- [Instructions to follow]: Nothing but a number should be given: how many lines in the entries below include the string "PLASTOVÉ".

- [Available records]:
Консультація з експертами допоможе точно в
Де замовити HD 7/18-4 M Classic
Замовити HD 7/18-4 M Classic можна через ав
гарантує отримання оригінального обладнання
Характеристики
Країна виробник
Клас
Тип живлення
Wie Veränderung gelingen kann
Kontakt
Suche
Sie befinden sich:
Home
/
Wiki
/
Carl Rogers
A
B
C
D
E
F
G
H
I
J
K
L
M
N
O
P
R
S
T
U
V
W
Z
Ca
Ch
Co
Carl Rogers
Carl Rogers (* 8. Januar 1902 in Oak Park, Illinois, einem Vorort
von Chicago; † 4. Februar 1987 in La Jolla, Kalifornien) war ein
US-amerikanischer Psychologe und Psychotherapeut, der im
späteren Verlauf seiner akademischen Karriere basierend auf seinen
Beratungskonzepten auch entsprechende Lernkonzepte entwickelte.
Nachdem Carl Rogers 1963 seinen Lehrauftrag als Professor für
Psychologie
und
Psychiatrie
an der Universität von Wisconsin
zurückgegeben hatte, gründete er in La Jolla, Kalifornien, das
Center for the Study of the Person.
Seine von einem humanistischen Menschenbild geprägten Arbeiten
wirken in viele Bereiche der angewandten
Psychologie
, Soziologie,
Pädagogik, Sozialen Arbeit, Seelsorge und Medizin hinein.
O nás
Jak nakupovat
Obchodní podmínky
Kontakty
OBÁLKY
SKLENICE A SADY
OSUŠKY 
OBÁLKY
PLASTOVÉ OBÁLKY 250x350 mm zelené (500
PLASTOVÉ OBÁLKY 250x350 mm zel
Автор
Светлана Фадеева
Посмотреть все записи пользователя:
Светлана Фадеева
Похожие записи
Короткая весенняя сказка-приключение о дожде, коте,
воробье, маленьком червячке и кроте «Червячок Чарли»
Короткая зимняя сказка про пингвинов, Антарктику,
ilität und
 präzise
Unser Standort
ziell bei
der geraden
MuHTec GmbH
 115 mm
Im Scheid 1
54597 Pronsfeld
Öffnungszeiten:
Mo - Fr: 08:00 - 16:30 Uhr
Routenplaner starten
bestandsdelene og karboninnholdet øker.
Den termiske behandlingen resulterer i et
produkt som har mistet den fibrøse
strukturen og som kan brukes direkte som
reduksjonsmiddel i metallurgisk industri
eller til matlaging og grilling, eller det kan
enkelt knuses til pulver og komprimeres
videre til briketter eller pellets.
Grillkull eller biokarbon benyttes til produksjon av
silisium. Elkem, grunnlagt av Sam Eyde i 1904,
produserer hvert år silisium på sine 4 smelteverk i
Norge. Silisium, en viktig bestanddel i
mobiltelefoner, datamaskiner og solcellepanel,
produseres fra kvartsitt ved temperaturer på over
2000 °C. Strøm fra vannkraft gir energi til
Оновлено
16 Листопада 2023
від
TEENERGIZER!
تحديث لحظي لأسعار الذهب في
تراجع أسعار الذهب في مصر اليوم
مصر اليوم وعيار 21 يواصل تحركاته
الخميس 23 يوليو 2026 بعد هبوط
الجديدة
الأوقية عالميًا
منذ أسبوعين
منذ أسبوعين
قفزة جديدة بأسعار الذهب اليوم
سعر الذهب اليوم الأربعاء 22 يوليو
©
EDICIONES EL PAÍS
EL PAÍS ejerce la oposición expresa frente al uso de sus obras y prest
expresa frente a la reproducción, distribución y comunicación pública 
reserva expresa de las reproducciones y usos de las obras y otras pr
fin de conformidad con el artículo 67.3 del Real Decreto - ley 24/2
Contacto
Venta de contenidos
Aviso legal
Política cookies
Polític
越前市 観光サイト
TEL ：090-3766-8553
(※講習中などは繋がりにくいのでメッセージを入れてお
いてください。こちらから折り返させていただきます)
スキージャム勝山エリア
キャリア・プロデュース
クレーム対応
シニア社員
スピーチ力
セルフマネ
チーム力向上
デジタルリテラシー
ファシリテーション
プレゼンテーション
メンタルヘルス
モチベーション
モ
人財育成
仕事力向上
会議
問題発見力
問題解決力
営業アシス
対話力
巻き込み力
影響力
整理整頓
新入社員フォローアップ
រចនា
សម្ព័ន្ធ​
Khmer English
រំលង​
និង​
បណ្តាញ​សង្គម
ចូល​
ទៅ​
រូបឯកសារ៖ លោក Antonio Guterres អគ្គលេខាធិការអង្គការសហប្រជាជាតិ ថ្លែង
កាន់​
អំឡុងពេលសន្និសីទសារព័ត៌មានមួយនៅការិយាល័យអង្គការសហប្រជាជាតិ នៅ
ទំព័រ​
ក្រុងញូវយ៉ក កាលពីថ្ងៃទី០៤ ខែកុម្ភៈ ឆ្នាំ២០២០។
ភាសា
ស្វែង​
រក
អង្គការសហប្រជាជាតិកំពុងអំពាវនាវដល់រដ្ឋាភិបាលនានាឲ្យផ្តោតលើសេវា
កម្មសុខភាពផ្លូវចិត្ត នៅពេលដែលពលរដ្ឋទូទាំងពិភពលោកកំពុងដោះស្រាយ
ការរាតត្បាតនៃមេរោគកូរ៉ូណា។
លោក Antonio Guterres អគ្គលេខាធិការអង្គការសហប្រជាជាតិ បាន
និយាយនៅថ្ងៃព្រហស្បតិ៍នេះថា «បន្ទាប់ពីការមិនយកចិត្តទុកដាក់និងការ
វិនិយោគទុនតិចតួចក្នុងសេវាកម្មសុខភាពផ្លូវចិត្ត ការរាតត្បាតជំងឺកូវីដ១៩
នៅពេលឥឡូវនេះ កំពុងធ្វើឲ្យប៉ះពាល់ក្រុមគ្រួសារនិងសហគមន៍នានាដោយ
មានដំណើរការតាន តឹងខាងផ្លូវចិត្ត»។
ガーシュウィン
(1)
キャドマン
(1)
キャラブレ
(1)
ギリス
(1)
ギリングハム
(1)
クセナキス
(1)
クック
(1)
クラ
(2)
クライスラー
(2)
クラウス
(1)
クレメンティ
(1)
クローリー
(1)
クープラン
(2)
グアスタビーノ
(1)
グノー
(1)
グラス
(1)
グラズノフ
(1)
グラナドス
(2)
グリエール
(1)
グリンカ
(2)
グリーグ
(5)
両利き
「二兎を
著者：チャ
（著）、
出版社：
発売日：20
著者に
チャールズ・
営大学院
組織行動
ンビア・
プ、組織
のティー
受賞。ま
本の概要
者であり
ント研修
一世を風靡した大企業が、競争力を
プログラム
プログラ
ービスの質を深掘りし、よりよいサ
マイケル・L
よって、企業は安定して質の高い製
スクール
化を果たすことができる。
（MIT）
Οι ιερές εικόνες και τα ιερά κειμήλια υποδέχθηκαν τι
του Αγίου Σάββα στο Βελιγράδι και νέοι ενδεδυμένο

- [Answer for this exercise]: 2